German sailor helped US Navy seize U-505
Today marks 75 years since United States forces towed a captured German sub, U-505, into Bermuda waters under a cloak of secrecy.
The U-boat was brought into the Great Sound with 57 prisoners, as well as its Enigma code encryption machines and code books that allowed the Allies to crack German messages.
It was less than two weeks after troops had fought their way ashore at Normandy on D-Day, June 6, 1944, and the Allied invasion of Nazi-held Europe was raging. But two days before the biggest maritime invasion in history, the prize catch of U-505 had been forced to the surface under American fire 150 miles off the West African coast.
Its German crew had to abandon their stricken sub before it could be scuttled, delivering U-505 to the Allies with her precious cargo intact. The US Navy needed to hide their find, which they reported as sunk, and brought it to their Naval Operations Base in Southampton, at what is today Morgan’s Point.
Derek Waller, a retired air commodore with the Royal Air Force, has spent years writing about the U-boats that came into Allied hands.
“U-505 was not part of the ten that were allocated to each of the three main Allies: the USSR, the USA and the UK,” Mr Waller said. “It was captured, rather than surrendered.”
Absent from the list of prisoners brought on shore to Bermuda was Ewald Felix, 21, a junior crewman who Mr Waller’s research reveals had helped keep the damaged submarine afloat and thus aided the Allied side in its capture.
Felix was taken separately on board the USS Guadalcanal, while his fellow crewmen were told that he had died and been buried at sea.
Mr Waller writes that Felix was concealed from colleagues who “might well have punished him harshly for facilitating the capture”.
A German historical magazine, Kristall, claimed in 1956 that Felix had been killed in a prison camp by his fellow prisoners of war as punishment for being an informer.
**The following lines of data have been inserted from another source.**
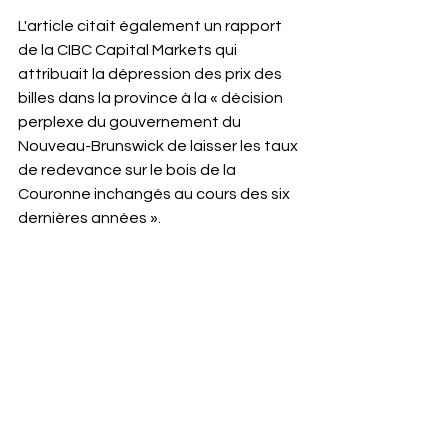
L'article citait également un rapport 
de la CIBC Capital Markets qui 
attribuait la dépression des prix des 
billes dans la province à la « décision 
perplexe du gouvernement du 
Nouveau-Brunswick de laisser les taux 
de redevance sur le bois de la 
Couronne inchangés au cours des six 
dernières années ». 
« On dirait qu'il y a un propriétaire dans 
la province qui ne veut pas percevoir 
ses loyers », a fait remarquer 
l'analyste à l'origine du rapport lors 
d'une conférence téléphonique, selon 
la CBC.
Pendant que le ministre Holland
In fact, he had been spirited to a PoW camp in Norfolk, Virginia.
By 1956, Felix was living in Poland with his parents. He later moved to Germany, where he resided until his death in the 1990s. Mr Waller said that it was “imperative” that the capture be kept secret “lest the Germans would discover that fact and change their U-boat code books before June 6”.
“Thus, the US Navy decided to tow it to Bermuda and keep the whole event totally secret.”
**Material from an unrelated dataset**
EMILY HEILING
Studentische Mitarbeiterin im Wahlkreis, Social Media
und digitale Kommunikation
The Americans held the rest of U-505’s crew under wraps in Bermuda for the six weeks.
The sub’s commanding officer, Lieutenant Harold Lange, who had been seriously wounded and lost a leg, was also separated: he stayed nine months on the island, while the rest of the crew were interned in Camp Ruston, Louisiana.
Their confinement broke the terms of the Geneva Convention of the treatment of prisoners of war, but the US Navy stuck to security as a pretext.
The Royal Gazette reported in 2014, for the 70th anniversary of U-505’s landing here, how Captain Lange befriended Kate Perinchief, a Bermudian woman who lived near the base, and exchanged letters with her after the war.
Another article from the Gazette, which never reached publication, was written at the time of the landing by Ford Baxter, a reporter tipped off by a lighthouse keeper about the incoming U-boat.
US authorities threatened him with arrest after receiving Mr Baxter’s query about the vessel.
With the intercession of Lord Burghley, the Governor, the story was quietly held.
Mr Waller said he had explored the history of U-boats, and U-505, as a hobby during his wife’s illness, and had contacted local historians such as Edward Harris and Andrew Bermingham as part of his research.